:: Problem description ::
The data below should be restated word for word, with every picture omitted.

:: Input material ::

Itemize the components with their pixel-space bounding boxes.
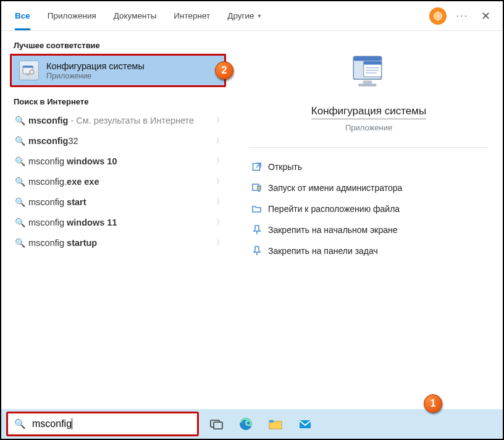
chevron-right-icon: 〉	[216, 176, 224, 187]
user-avatar[interactable]	[429, 7, 447, 25]
close-button[interactable]: ✕	[478, 9, 493, 23]
best-match-result[interactable]: Конфигурация системы Приложение 2	[10, 54, 226, 87]
best-match-title: Конфигурация системы	[46, 61, 145, 71]
svg-rect-15	[363, 80, 372, 83]
msconfig-app-icon	[19, 61, 39, 80]
action-run-as-admin[interactable]: Запуск от имени администратора	[250, 177, 488, 198]
more-options-button[interactable]: ···	[456, 11, 468, 22]
svg-rect-6	[23, 66, 33, 68]
tab-docs-label: Документы	[114, 11, 157, 20]
svg-rect-14	[353, 56, 381, 61]
web-result-label: msconfig - См. результаты в Интернете	[28, 116, 216, 125]
chevron-right-icon: 〉	[216, 115, 224, 125]
web-result-label: msconfig start	[28, 197, 216, 207]
annotation-badge-1: 1	[424, 394, 442, 413]
action-pin-start-label: Закрепить на начальном экране	[268, 225, 398, 235]
web-result-label: msconfig.exe exe	[28, 177, 216, 187]
svg-rect-18	[364, 61, 382, 64]
chevron-right-icon: 〉	[216, 237, 224, 248]
tab-all-label: Все	[15, 11, 30, 20]
action-open-label: Открыть	[268, 162, 302, 172]
search-icon: 🔍	[15, 116, 28, 125]
chevron-right-icon: 〉	[216, 217, 224, 227]
web-result[interactable]: 🔍 msconfig.exe exe 〉	[1, 171, 235, 192]
chevron-down-icon: ▼	[256, 13, 262, 19]
preview-panel: Конфигурация системы Приложение Открыть …	[235, 31, 503, 409]
tab-more[interactable]: Другие ▼	[219, 1, 271, 30]
preview-title: Конфигурация системы	[311, 105, 426, 119]
section-best-match: Лучшее соответствие	[1, 36, 235, 54]
tab-apps-label: Приложения	[48, 11, 96, 20]
preview-app-icon	[346, 51, 391, 95]
tab-more-label: Другие	[227, 11, 254, 20]
action-admin-label: Запуск от имени администратора	[268, 183, 402, 193]
web-result-label: msconfig32	[28, 136, 216, 146]
web-result-label: msconfig windows 11	[28, 218, 216, 227]
tab-all[interactable]: Все	[6, 1, 39, 30]
mail-button[interactable]	[293, 412, 317, 436]
annotation-badge-2: 2	[215, 61, 233, 80]
action-open-folder[interactable]: Перейти к расположению файла	[250, 198, 488, 219]
search-icon: 🔍	[15, 218, 28, 227]
folder-icon	[252, 204, 268, 214]
search-query-text: msconfig	[32, 418, 191, 430]
svg-rect-30	[269, 420, 274, 423]
pin-icon	[252, 225, 268, 235]
tab-docs[interactable]: Документы	[105, 1, 166, 30]
search-tabs: Все Приложения Документы Интернет Другие…	[1, 1, 503, 31]
chevron-right-icon: 〉	[216, 197, 224, 207]
web-result-label: msconfig windows 10	[28, 156, 216, 166]
chevron-right-icon: 〉	[216, 135, 224, 146]
web-result-label: msconfig startup	[28, 238, 216, 248]
taskview-button[interactable]	[204, 412, 229, 436]
action-list: Открыть Запуск от имени администратора П…	[250, 156, 488, 261]
search-icon: 🔍	[15, 197, 28, 207]
web-result[interactable]: 🔍 msconfig - См. результаты в Интернете …	[1, 110, 235, 130]
web-result[interactable]: 🔍 msconfig start 〉	[1, 192, 235, 212]
web-result[interactable]: 🔍 msconfig32 〉	[1, 130, 235, 151]
svg-rect-7	[27, 74, 30, 75]
results-panel: Лучшее соответствие Конфигурация системы…	[1, 31, 235, 409]
chevron-right-icon: 〉	[216, 156, 224, 166]
search-icon: 🔍	[15, 156, 28, 166]
edge-browser-button[interactable]	[233, 412, 258, 436]
divider	[250, 147, 488, 148]
action-folder-label: Перейти к расположению файла	[268, 204, 400, 214]
action-pin-taskbar-label: Закрепить на панели задач	[268, 246, 378, 256]
search-input[interactable]: 🔍 msconfig	[6, 412, 199, 436]
pin-icon	[252, 246, 268, 256]
tab-web[interactable]: Интернет	[165, 1, 219, 30]
web-result[interactable]: 🔍 msconfig windows 10 〉	[1, 151, 235, 171]
web-result[interactable]: 🔍 msconfig windows 11 〉	[1, 212, 235, 232]
search-icon: 🔍	[15, 238, 28, 248]
svg-rect-28	[214, 422, 222, 429]
web-result[interactable]: 🔍 msconfig startup 〉	[1, 232, 235, 253]
preview-subtitle: Приложение	[345, 123, 392, 132]
svg-point-8	[30, 70, 34, 74]
action-open[interactable]: Открыть	[250, 156, 488, 177]
tab-apps[interactable]: Приложения	[39, 1, 105, 30]
search-icon: 🔍	[14, 418, 26, 429]
action-pin-start[interactable]: Закрепить на начальном экране	[250, 219, 488, 240]
action-pin-taskbar[interactable]: Закрепить на панели задач	[250, 240, 488, 261]
svg-rect-31	[300, 420, 311, 428]
orange-slice-icon	[433, 11, 443, 21]
tab-web-label: Интернет	[174, 11, 210, 20]
search-icon: 🔍	[15, 177, 28, 187]
svg-rect-16	[359, 84, 377, 87]
section-web-search: Поиск в Интернете	[1, 92, 235, 110]
taskbar: 🔍 msconfig 1	[1, 409, 503, 439]
admin-shield-icon	[252, 183, 268, 193]
file-explorer-button[interactable]	[263, 412, 288, 436]
best-match-subtitle: Приложение	[46, 72, 145, 80]
search-icon: 🔍	[15, 136, 28, 146]
open-icon	[252, 162, 268, 172]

:: Response ::
Itemize the components with their pixel-space bounding boxes.
chevron-right-icon: 〉	[216, 176, 224, 187]
user-avatar[interactable]	[429, 7, 447, 25]
close-button[interactable]: ✕	[478, 9, 493, 23]
best-match-result[interactable]: Конфигурация системы Приложение 2	[10, 54, 226, 87]
best-match-title: Конфигурация системы	[46, 61, 145, 71]
svg-rect-15	[363, 80, 372, 83]
msconfig-app-icon	[19, 61, 39, 80]
action-run-as-admin[interactable]: Запуск от имени администратора	[250, 177, 488, 198]
more-options-button[interactable]: ···	[456, 11, 468, 22]
svg-rect-6	[23, 66, 33, 68]
tab-docs-label: Документы	[114, 11, 157, 20]
svg-rect-14	[353, 56, 381, 61]
web-result-label: msconfig - См. результаты в Интернете	[28, 116, 216, 125]
chevron-right-icon: 〉	[216, 115, 224, 125]
web-result-label: msconfig start	[28, 197, 216, 207]
annotation-badge-1: 1	[424, 394, 442, 413]
action-pin-start-label: Закрепить на начальном экране	[268, 225, 398, 235]
web-result-label: msconfig.exe exe	[28, 177, 216, 187]
svg-rect-18	[364, 61, 382, 64]
chevron-right-icon: 〉	[216, 237, 224, 248]
tab-all-label: Все	[15, 11, 30, 20]
action-open-label: Открыть	[268, 162, 302, 172]
search-icon: 🔍	[15, 116, 28, 125]
chevron-right-icon: 〉	[216, 217, 224, 227]
web-result[interactable]: 🔍 msconfig.exe exe 〉	[1, 171, 235, 192]
chevron-down-icon: ▼	[256, 13, 262, 19]
preview-panel: Конфигурация системы Приложение Открыть …	[235, 31, 503, 409]
tab-more[interactable]: Другие ▼	[219, 1, 271, 30]
preview-title: Конфигурация системы	[311, 105, 426, 119]
section-best-match: Лучшее соответствие	[1, 36, 235, 54]
tab-apps-label: Приложения	[48, 11, 96, 20]
preview-app-icon	[346, 51, 391, 95]
tab-more-label: Другие	[227, 11, 254, 20]
action-admin-label: Запуск от имени администратора	[268, 183, 402, 193]
web-result-label: msconfig32	[28, 136, 216, 146]
web-result-label: msconfig windows 11	[28, 218, 216, 227]
tab-all[interactable]: Все	[6, 1, 39, 30]
mail-button[interactable]	[293, 412, 317, 436]
annotation-badge-2: 2	[215, 61, 233, 80]
action-open-folder[interactable]: Перейти к расположению файла	[250, 198, 488, 219]
search-icon: 🔍	[15, 218, 28, 227]
folder-icon	[252, 204, 268, 214]
search-query-text: msconfig	[32, 418, 191, 430]
svg-rect-30	[269, 420, 274, 423]
pin-icon	[252, 225, 268, 235]
tab-docs[interactable]: Документы	[105, 1, 166, 30]
search-tabs: Все Приложения Документы Интернет Другие…	[1, 1, 503, 31]
chevron-right-icon: 〉	[216, 197, 224, 207]
web-result-label: msconfig windows 10	[28, 156, 216, 166]
chevron-right-icon: 〉	[216, 135, 224, 146]
web-result-label: msconfig startup	[28, 238, 216, 248]
taskview-button[interactable]	[204, 412, 229, 436]
action-list: Открыть Запуск от имени администратора П…	[250, 156, 488, 261]
search-icon: 🔍	[15, 197, 28, 207]
web-result[interactable]: 🔍 msconfig - См. результаты в Интернете …	[1, 110, 235, 130]
web-result[interactable]: 🔍 msconfig start 〉	[1, 192, 235, 212]
web-result[interactable]: 🔍 msconfig32 〉	[1, 130, 235, 151]
svg-rect-7	[27, 74, 30, 75]
results-panel: Лучшее соответствие Конфигурация системы…	[1, 31, 235, 409]
chevron-right-icon: 〉	[216, 156, 224, 166]
search-icon: 🔍	[15, 156, 28, 166]
edge-browser-button[interactable]	[233, 412, 258, 436]
divider	[250, 147, 488, 148]
action-folder-label: Перейти к расположению файла	[268, 204, 400, 214]
action-pin-taskbar-label: Закрепить на панели задач	[268, 246, 378, 256]
search-input[interactable]: 🔍 msconfig	[6, 412, 199, 436]
pin-icon	[252, 246, 268, 256]
tab-web[interactable]: Интернет	[165, 1, 219, 30]
web-result[interactable]: 🔍 msconfig windows 10 〉	[1, 151, 235, 171]
web-result[interactable]: 🔍 msconfig windows 11 〉	[1, 212, 235, 232]
search-icon: 🔍	[15, 238, 28, 248]
svg-rect-28	[214, 422, 222, 429]
web-result[interactable]: 🔍 msconfig startup 〉	[1, 232, 235, 253]
preview-subtitle: Приложение	[345, 123, 392, 132]
svg-point-8	[30, 70, 34, 74]
action-open[interactable]: Открыть	[250, 156, 488, 177]
tab-apps[interactable]: Приложения	[39, 1, 105, 30]
search-icon: 🔍	[14, 418, 26, 429]
action-pin-start[interactable]: Закрепить на начальном экране	[250, 219, 488, 240]
action-pin-taskbar[interactable]: Закрепить на панели задач	[250, 240, 488, 261]
svg-rect-31	[300, 420, 311, 428]
orange-slice-icon	[433, 11, 443, 21]
tab-web-label: Интернет	[174, 11, 210, 20]
search-icon: 🔍	[15, 177, 28, 187]
svg-rect-16	[359, 84, 377, 87]
section-web-search: Поиск в Интернете	[1, 92, 235, 110]
taskbar: 🔍 msconfig 1	[1, 409, 503, 439]
admin-shield-icon	[252, 183, 268, 193]
file-explorer-button[interactable]	[263, 412, 288, 436]
best-match-subtitle: Приложение	[46, 72, 145, 80]
search-icon: 🔍	[15, 136, 28, 146]
open-icon	[252, 162, 268, 172]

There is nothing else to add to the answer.